The first consideration is about the best selling movies and can be found on this post on my blog http://www.lovabledata.com/probability-and-statistics/best-selling-disney-movies-from-1935-until-2016-python-business-analysis-with-code/ The related notebook is DisneyMoviesAndDirectorsAnalysis.ipynb I cleaned and merged three tables (1) Disney characters (2) box office success (3) annual gross income and plotted the results on a barplot with matplolib
Other two notebook will be deployes. One always focused on DataViz will analyze ho changed through the time Dinsey Revenue Streams and the second one will analyze a pitfall that I think is present in the datacamp project.
Note about the Revenue Streams Data. From 2016 Disney Reports Changed the format of the main revenue streams.

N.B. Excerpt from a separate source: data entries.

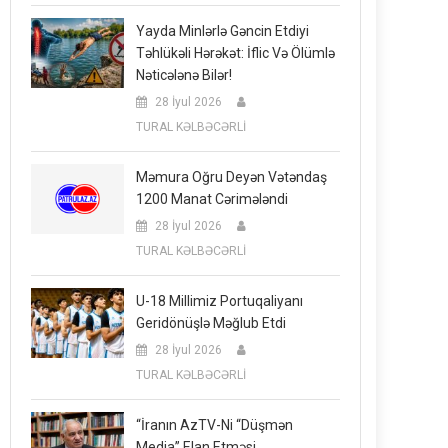
Yayda Minlərlə Gəncin Etdiyi
Təhlükəli Hərəkət: İflic Və Ölümlə
Nəticələnə Bilər!
28 İyul 2026
TURAL KƏLBƏCƏRLİ
Məmura Oğru Deyən Vətəndaş
1200 Manat Cərimələndi
28 İyul 2026
TURAL KƏLBƏCƏRLİ
U-18 Millimiz Portuqaliyanı
Geridönüşlə Məğlub Etdi
28 İyul 2026
TURAL KƏLBƏCƏRLİ
“İranın AzTV-Ni “düşmən
Media” Elan Etməsi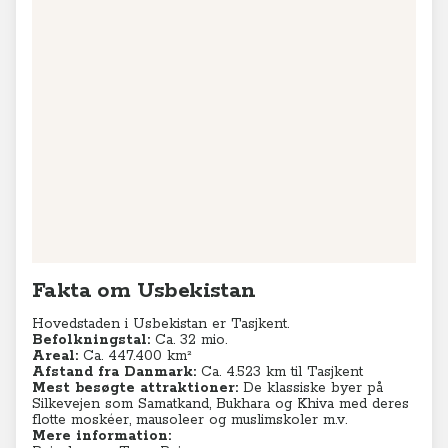
Fakta om Usbekistan
Hovedstaden i Usbekistan er Tasjkent.
Befolkningstal:
Ca. 32 mio.
Areal:
Ca. 447.400 km²
Afstand fra Danmark:
Ca. 4.523 km til Tasjkent
Mest besøgte attraktioner:
De klassiske byer på
Silkevejen som Samatkand, Bukhara og Khiva med deres
flotte moskéer, mausoleer og muslimskoler m.v.
Mere information: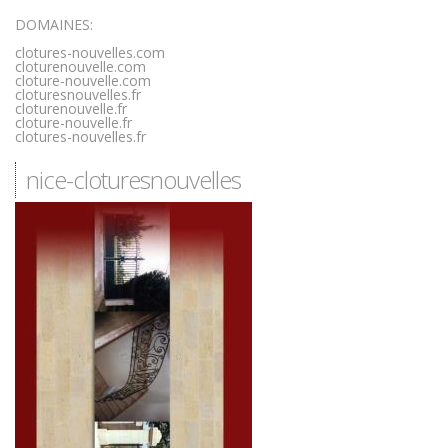
DOMAINES:
clotures-nouvelles.com
cloturenouvelle.com
cloture-nouvelle.com
cloturesnouvelles.fr
cloturenouvelle.fr
cloture-nouvelle.fr
clotures-nouvelles.fr
nice-cloturesnouvelles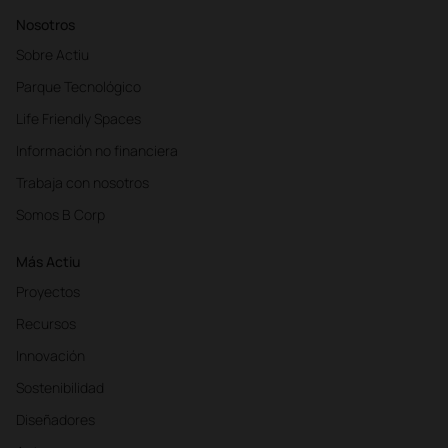
Nosotros
Sobre Actiu
Parque Tecnológico
Life Friendly Spaces
Información no financiera
Trabaja con nosotros
Somos B Corp
Más Actiu
Proyectos
Recursos
Innovación
Sostenibilidad
Diseñadores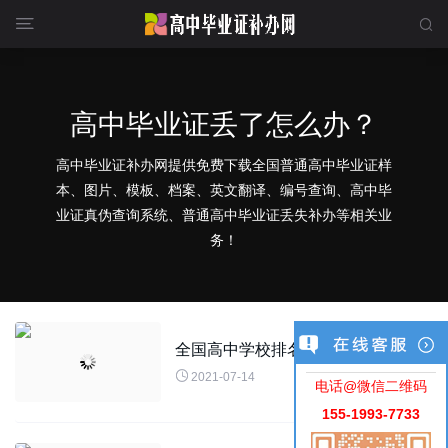


高中毕业证丢了怎么办？
高中毕业证补办网提供免费下载全国普通高中毕业证样
本、图片、模板、档案、英文翻译、编号查询、高中毕
业证真伪查询系统、普通高中毕业证丢失补办等相关业
务！
全国高中学校排名2021最新排名表

2021-07-14
电话@微信二维码
155-1993-7733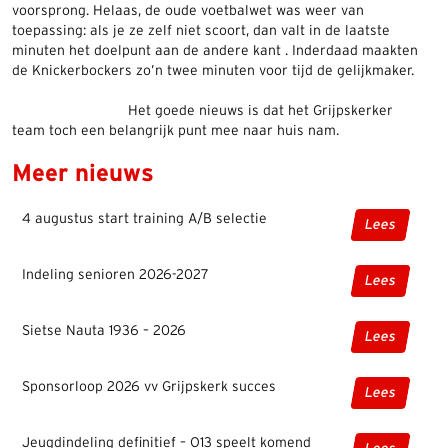
voorsprong. Helaas, de oude voetbalwet was weer van
toepassing: als je ze zelf niet scoort, dan valt in de laatste
minuten het doelpunt aan de andere kant . Inderdaad maakten
de Knickerbockers zo’n twee minuten voor tijd de gelijkmaker.
Het goede nieuws is dat het Grijpskerker
team toch een belangrijk punt mee naar huis nam.
Meer nieuws
4 augustus start training A/B selectie
Lees
Indeling senioren 2026-2027
Lees
Sietse Nauta 1936 – 2026
Lees
Sponsorloop 2026 vv Grijpskerk succes
Lees
Jeugdindeling definitief – O13 speelt komend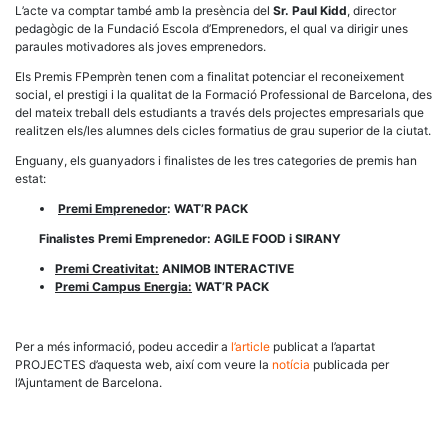
L’acte va comptar també amb la presència del
Sr. Paul Kidd
, director
pedagògic de la Fundació Escola d’Emprenedors, el qual va dirigir unes
paraules motivadores als joves emprenedors.
Els Premis FPemprèn tenen com a finalitat potenciar el reconeixement
social, el prestigi i la qualitat de
la Formació Professional
de Barcelona, des
del mateix treball dels estudiants a través dels projectes empresarials que
realitzen els/les alumnes dels cicles formatius de grau superior de la ciutat.
Enguany, els guanyadors i finalistes de les tres categories de premis han
estat:
Premi Emprenedor
:
WAT’R PACK
Finalistes Premi Emprenedor
: AGILE FOOD i
SIRANY
Premi Creativitat:
ANIMOB INTERACTIVE
Premi Campus Energia:
WAT’R PACK
Per a més informació, podeu accedir a
l’article
publicat a l’apartat
PROJECTES d’aquesta web, així com veure la
notícia
publicada per
l’Ajuntament de Barcelona.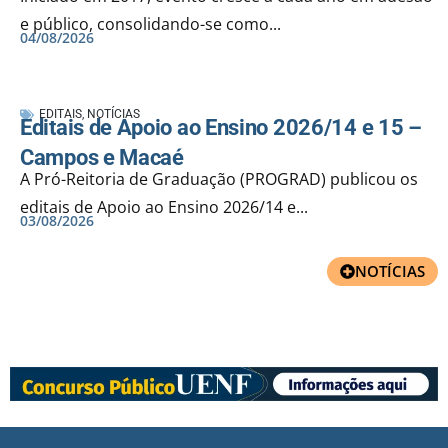
e público, consolidando-se como...
04/08/2026
EDITAIS
,
NOTÍCIAS
Editais de Apoio ao Ensino 2026/14 e 15 –
Campos e Macaé
A Pró-Reitoria de Graduação (PROGRAD) publicou os
editais de Apoio ao Ensino 2026/14 e...
03/08/2026
NOTÍCIAS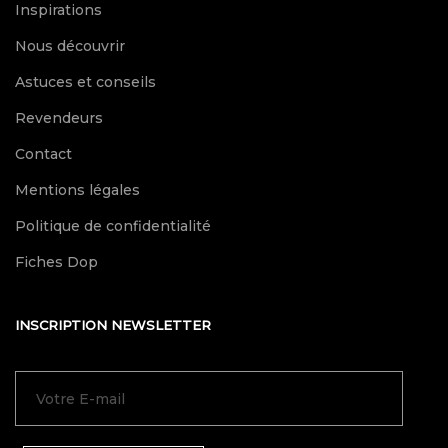
Inspirations
Nous découvrir
Astuces et conseils
Revendeurs
Contact
Mentions légales
Politique de confidentialité
Fiches Dop
INSCRIPTION NEWSLETTER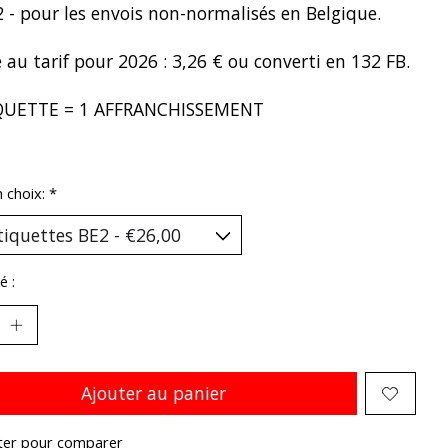
2 - pour les envois non-normalisés en Belgique.
 au tarif pour 2026 : 3,26 € ou converti en 132 FB.
QUETTE = 1 AFFRANCHISSEMENT
n choix:
*
é :
Ajouter au panier
ter pour comparer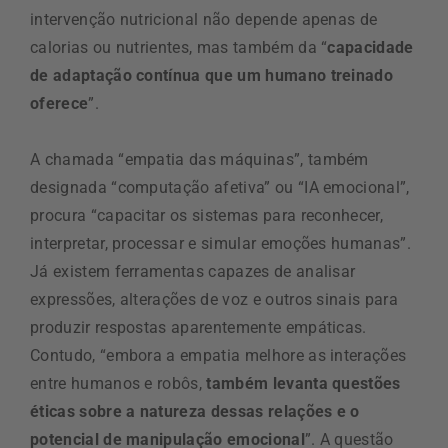
intervenção nutricional não depende apenas de
calorias ou nutrientes, mas também da “
capacidade
de adaptação contínua que um humano treinado
oferece
”.
A chamada “empatia das máquinas”, também
designada “computação afetiva” ou “IA emocional”,
procura “capacitar os sistemas para reconhecer,
interpretar, processar e simular emoções humanas”.
Já existem ferramentas capazes de analisar
expressões, alterações de voz e outros sinais para
produzir respostas aparentemente empáticas.
Contudo, “embora a empatia melhore as interações
entre humanos e robôs,
também levanta questões
éticas sobre a natureza dessas relações e o
potencial de manipulação emocional
”. A questão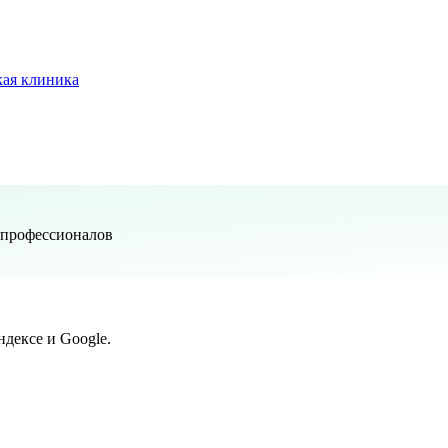
ая клиника
 профессионалов
дексе и Google.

In particular, the first change was between 2015 and 2016 in fact in 2016 they started aggregating "Consumer Products" and "Interactive". https://thewaltdisneycompany.com/app/uploads/q4-fy15-earnings.pdf https://thewaltdisneycompany.com/walt-disney-company-reports-fourth-quarter-full-year-earnings-fiscal-2017/
Another change was made between 2018 and 2019. Here they changed the budget line "Parks and Resorts" into "Parks, Experiences and Products" https://thewaltdisneycompany.com/the-walt-disney-company-reports-fourth-quarter-and-full-year-earnings-for-fiscal-2019/